マズローはこれを「極めて危険な基礎の上に立っている」という言葉で表わしています。

 社会的には、うまくいっているように見えるし、社会的に適応しているようにも見える人が、実際には「危険な土台の上に立っている」ということです。

外から見れば立派でも
内面はむしろ壊れていく

 擬似成長の人は、内面の変化を拒否します。そのため、当然のことながら視野が狭いのです。

 擬似成長の例として、模範的生徒の犯罪の話をしましたが、中高年の自殺も擬似成長の観点から考えることができます。

 考えてみると、中高年というのは、一番賢い時代といえるかもしれません。ある程度年齢を重ねており、人生においてそれなりに経験を積んでいます。

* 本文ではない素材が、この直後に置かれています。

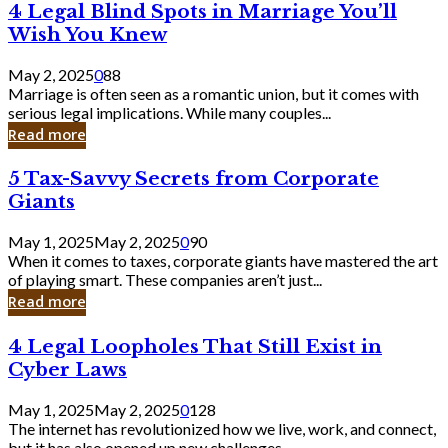
4
4 Legal Blind Spots in Marriage You’ll
Bank
Legal
Wish You Knew
Blind
Spots
May 2, 2025
0
88
in
Marriage is often seen as a romantic union, but it comes with
Marriage
serious legal implications. While many couples...
You’ll
Read more
Wish
You
5
5 Tax-Savvy Secrets from Corporate
Knew
Tax-
Giants
Savvy
Secrets
May 1, 2025
May 2, 2025
0
90
from
When it comes to taxes, corporate giants have mastered the art
Corporate
of playing smart. These companies aren’t just...
Giants
Read more
4
4 Legal Loopholes That Still Exist in
Legal
Cyber Laws
Loopholes
That
May 1, 2025
May 2, 2025
0
128
Still
The internet has revolutionized how we live, work, and connect,
Exist
but it has also opened up new challenges...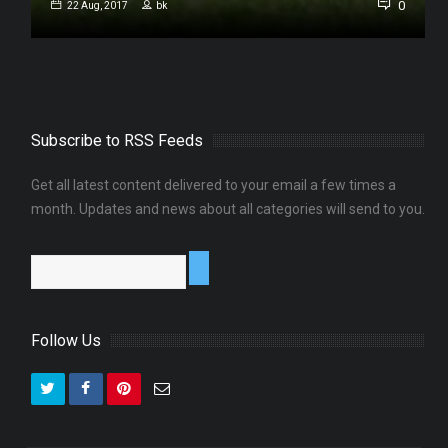
0
0
22 Aug, 2017
bk
Subscribe to RSS Feeds
Get all latest content delivered to your email a few times a
month. Updates and news about all categories will send to you.
Follow Us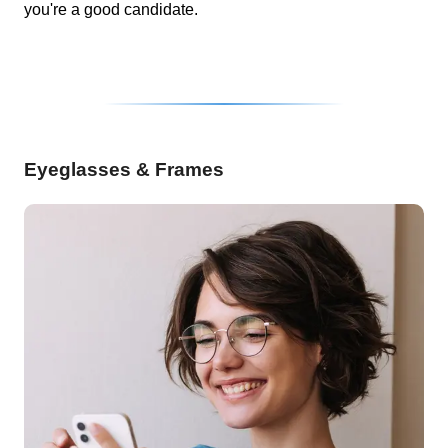
you're a good candidate.
Eyeglasses & Frames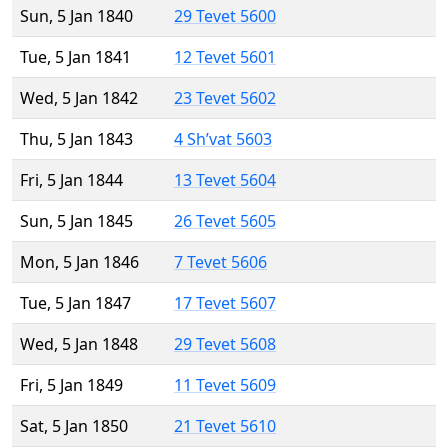
Sun, 5 Jan 1840
29 Tevet 5600
Tue, 5 Jan 1841
12 Tevet 5601
Wed, 5 Jan 1842
23 Tevet 5602
Thu, 5 Jan 1843
4 Sh’vat 5603
Fri, 5 Jan 1844
13 Tevet 5604
Sun, 5 Jan 1845
26 Tevet 5605
Mon, 5 Jan 1846
7 Tevet 5606
Tue, 5 Jan 1847
17 Tevet 5607
Wed, 5 Jan 1848
29 Tevet 5608
Fri, 5 Jan 1849
11 Tevet 5609
Sat, 5 Jan 1850
21 Tevet 5610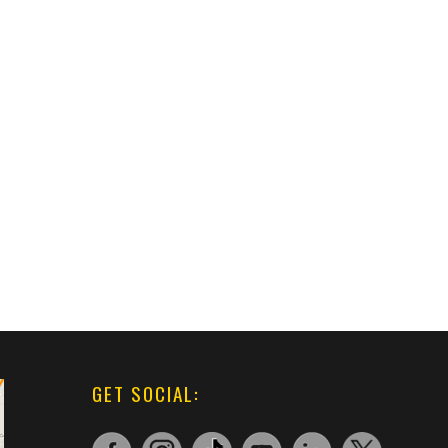
GET SOCIAL: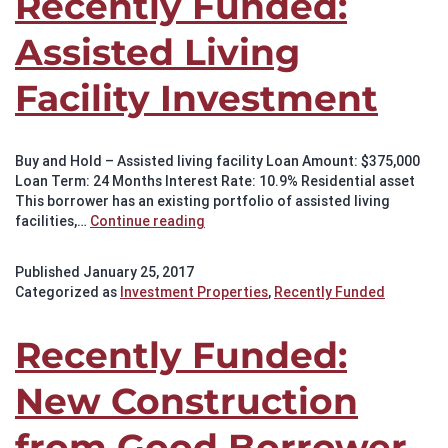
Recently Funded:
Assisted Living
Facility Investment
Buy and Hold – Assisted living facility Loan Amount: $375,000
Loan Term: 24 Months Interest Rate: 10.9% Residential asset
This borrower has an existing portfolio of assisted living
Recently
facilities,…
Continue reading
Funded:
Assisted
Published
January 25, 2017
Living
Categorized as
Investment Properties
,
Recently Funded
Facility
Investment
Recently Funded:
New Construction
from Good Borrower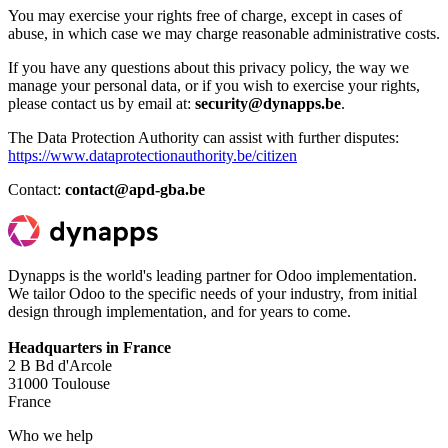
You may exercise your rights free of charge, except in cases of
abuse, in which case we may charge reasonable administrative costs.
If you have any questions about this privacy policy, the way we
manage your personal data, or if you wish to exercise your rights,
please contact us by email at:
security@dynapps.be
.
The Data Protection Authority can assist with further disputes:
https://www.dataprotectionauthority.be/citizen
Contact:
contact@apd-gba.be
Dynapps is the world's leading partner for Odoo implementation.
We tailor Odoo to the specific needs of your industry, from initial
design through implementation, and for years to come.
Headquarters in France
2 B Bd d'Arcole
31000 Toulouse
France
Who we help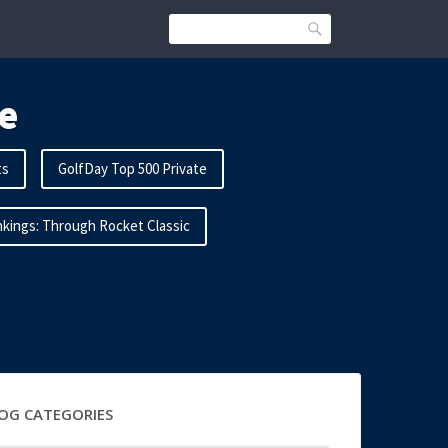
Search
e
ts
GolfDay Top 500 Private
kings: Through Rocket Classic
OG CATEGORIES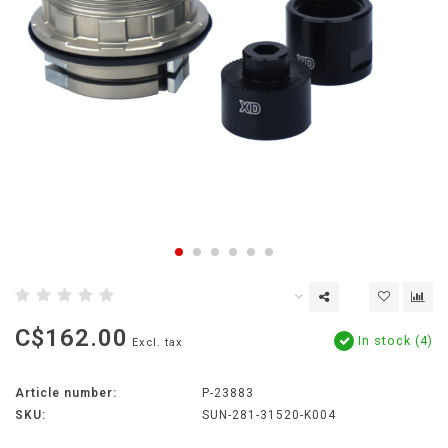
C$162.00
In stock (4)
Excl. tax
Article number:
P-23883
SKU:
SUN-281-31520-K004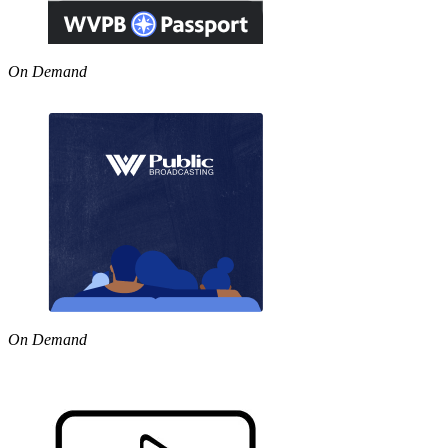
On Demand
On Demand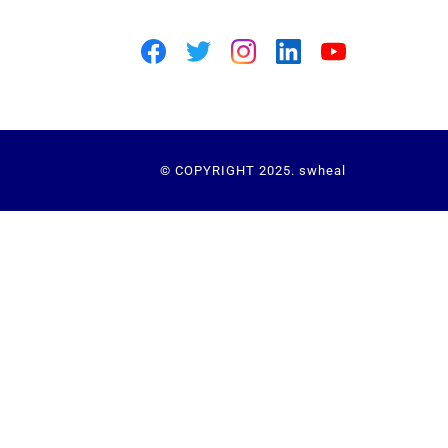
© COPYRIGHT 2025. swheal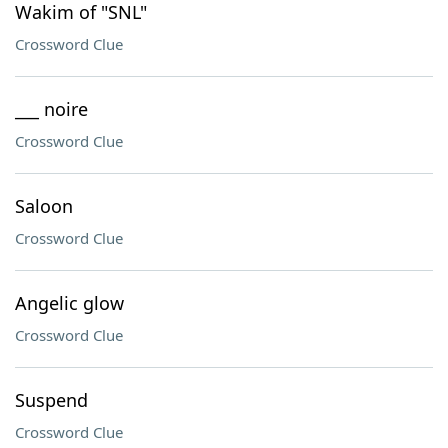
Wakim of "SNL"
Crossword Clue
___ noire
Crossword Clue
Saloon
Crossword Clue
Angelic glow
Crossword Clue
Suspend
Crossword Clue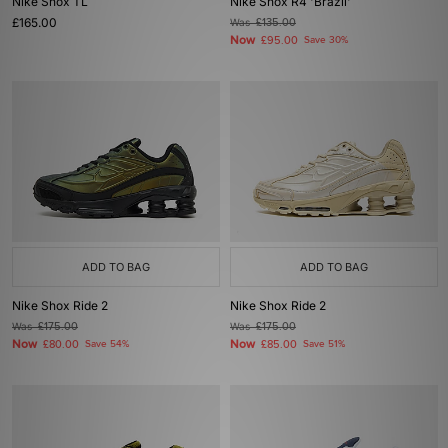
Nike Shox TL
Nike Shox R4 'Brazil'
£165.00
Was
£135.00
Now
£95.00
Save 30%
ADD TO BAG
ADD TO BAG
Nike Shox Ride 2
Nike Shox Ride 2
Was
£175.00
Was
£175.00
Now
Now
£80.00
Save 54%
£85.00
Save 51%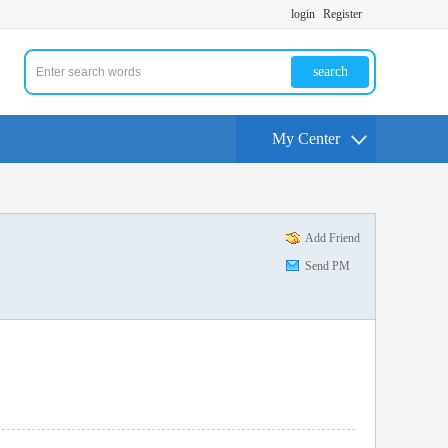
login
Register
search
My Center
Add Friend
Send PM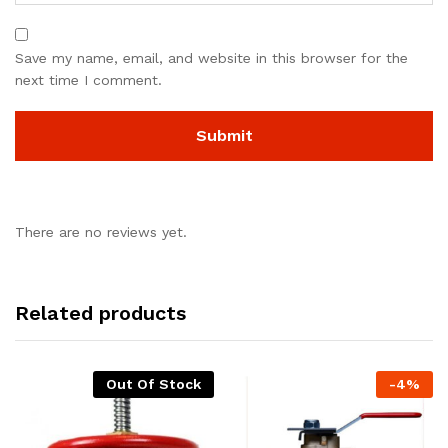
Save my name, email, and website in this browser for the
next time I comment.
There are no reviews yet.
Related products
Out Of Stock
-
4
%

 また私のように高齢で、もう肉体的に無理がきかない、というわけでもありません。心も身体も一番熟しているはずです。

 一生懸命働く年代ですが、困難を克服する能力が十分にできていないと、社会的にも責任ある行動をしているように見える人が、突然自殺することがあります。

 そういう人の努力は、他人よりも秀でている自分を見せるための努力だったのかもしれません。こうした擬似成長は、もはや不幸になるためだけにする努力です。ですから、不幸になりたくなければ、そうした努力をやめなくてはいけません。

 世の中には不幸になるための努力をしている人がたくさんいるのです。他人に優越しようとして、嫌いな仕事であえて成長しようとする人です。こうした人は、警戒心が強くて他者と心の触れ合いが難しい傾向にあります。

 アメリカのABCニュースの番組でドラッグの特集をした時に、ドラッグで自殺した子どもたちに「Best and Brightest」が多いという説明がありました。「Best and Brightest」ですから、「もっとも聡明な少年」ということです。

 そうした子どもたちが、ドラッグの過剰摂取で死んでいるという内容でした。

 外から見ると「もっとも聡明な少年」であっても、そういう子どもは内面ではつらくて仕方がなく、本当の自分の欲求は満たされていなかった。まさに、先ほど述べた危険な土台の上に立っている状態です。